It seems clear that the police need training in terms of what constitutes cyber-harassment, what is acceptable conduct and what is not.
Compare how Posie is being treated with the following experience:
3 months of prolonged and sustained cyber-harassment with over 50 abusive posts written every single day. Posts which doxed my children , my ex and my husband and published private details. Posts which included explicit sexual insults and threats designed to sexually humiliate and degrade. Posts which in the context of hating on me, informed people of my DH's movements and made repeated threats to turn up here. Malicious phonecalls. One post before Christmas published photographs demonstrated that the suspect was less than 3 minutes walk away from my house and said that we would be getting a nasty surprise soon.

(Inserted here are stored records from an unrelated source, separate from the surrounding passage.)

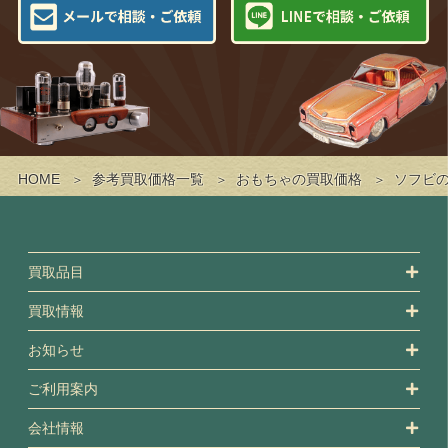
HOME
参考買取価格一覧
おもちゃの買取価格
ソフビ
買取品目
買取情報
お知らせ
ご利用案内
会社情報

In addition scores of accounts using my photograph (wearing Posie's t-shirt) were set up on porn sharing websites and dating websites. Every day I receive dozens explicit emails from men wanting to meet but I can't get into these sites to remove the account or change the password. Myself and DH had hundred of pounds worth of sex toys ordered using our names and addresses and including an attempt to set up a business account with an industrial supplier. The nature of the goods ordered indicated the person had the same kinds of obsessions as the person writing the abusive blog, who said "you need porn and dildos in your life".
When the police rang me for an update, the first question they asked was "have you been talking about transgender issues on your Twitter account"?! I still don't know if charges are going to be laid and I was told that it does not constitute harassment. Even though the activity began on Twitter with the person tweeting me over 117 times a day.
Sorry to derail. But honestly the inconsistency of it all makes my blood boil. Posie's case also makes it much harder for people in my situation.
Susie Green is a public figure who has put her private actions and the private medical treatment of her child in the public eye in order to politicise it. She is the one who allowed cameras into her family life to publicise her daughter. She is the one who put personal, intimate details about the appearance of her child's sex organs into the public domain on a BBC documentary, even laughing about the affect puberty blockers had upon them. If you court public opinion, make yourself into a public figure and crucially receive public money and use your child's experience to drive public policy, then you should expect criticism.
Posie has the same right as Susie Green to direct public policy, which includes highlighting the problematic nature of Susie Green's decisions for her child.
God help us all if criticising the public life choices of a public figure in receipt of public money now constitutes harassment.